García-Gómez Juan M, Vidal César, Martí-Bonmatí Luis, Galant Joaquín, Sans Nicolas, Robles Montserrat, Casacuberta Francisco
BET, Informática Médica, Universidad Politécnica de Valencia, Spain.
MAGMA. 2004 Mar;16(4):194-201. doi: 10.1007/s10334-003-0023-7. Epub 2004 Mar 1.
This article presents a pattern-recognition approach to the soft tissue tumors (STT) benign/malignant character diagnosis using magnetic resonance (MR) imaging applied to a large multicenter database.
To develop and test an automatic classifier of STT into benign or malignant by using classical MR imaging findings and epidemiological information.
A database of 430 patients (62% benign and 38% malignant) from several European multicenter registers. There were 61 different histologies (36 with benign and 25 with malignant nature). Three pattern-recognition methods (artificial neural networks, support vector machine, k-nearest neighbor) were applied to learn the discrimination between benignity and malignancy based on a defined MR imaging findings protocol. After the systems had learned by using training samples (with 302 cases), the clinical decision support system was tested in the diagnosis of 128 new STT cases.
An 88-92% efficacy was obtained in a not-viewed set of tumors using the pattern-recognition techniques. The best results were obtained with a back-propagation artificial neural network.
Benign vs. malignant STT discrimination is accurate by using pattern-recognition methods based on classical MR image findings. This objective tool will assist radiologists in STT grading.

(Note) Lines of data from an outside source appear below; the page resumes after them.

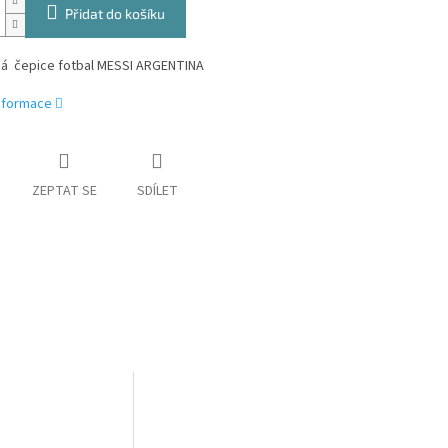
Přidat do košíku
á čepice fotbal MESSI ARGENTINA
informace
ZEPTAT SE
SDÍLET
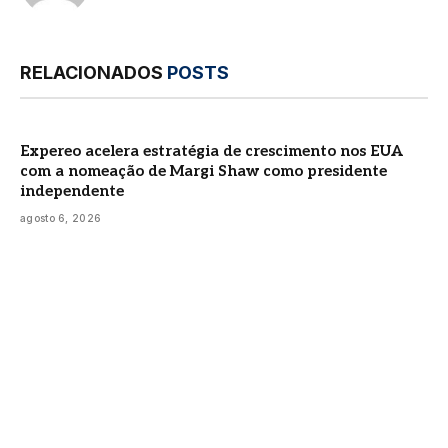
RELACIONADOS
POSTS
Expereo acelera estratégia de crescimento nos EUA
com a nomeação de Margi Shaw como presidente
independente
agosto 6, 2026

本文介绍了一种模式识别方法,用于利用磁共振(MR)成像对软组织肿瘤(STT)的良恶性特征进行诊断,并将其应用于一个大型多中心数据库。
通过使用经典的MR成像结果和流行病学信息,开发并测试一种将STT自动分类为良性或恶性的分类器。
来自几个欧洲多中心登记处的430例患者的数据库(62%为良性,38%为恶性)。有61种不同的组织学类型(36种为良性,25种为恶性)。应用三种模式识别方法(人工神经网络、支持向量机、k近邻),根据定义的MR成像结果协议来学习区分良性和恶性。在系统使用训练样本(302例)进行学习后,对128例新的STT病例进行临床决策支持系统诊断测试。
使用模式识别技术在一组未观察的肿瘤中获得了88%-92%的准确率。反向传播人工神经网络取得了最佳结果。
通过基于经典MR图像结果的模式识别方法,良性与恶性STT的区分是准确的。这种客观工具将有助于放射科医生对STT进行分级。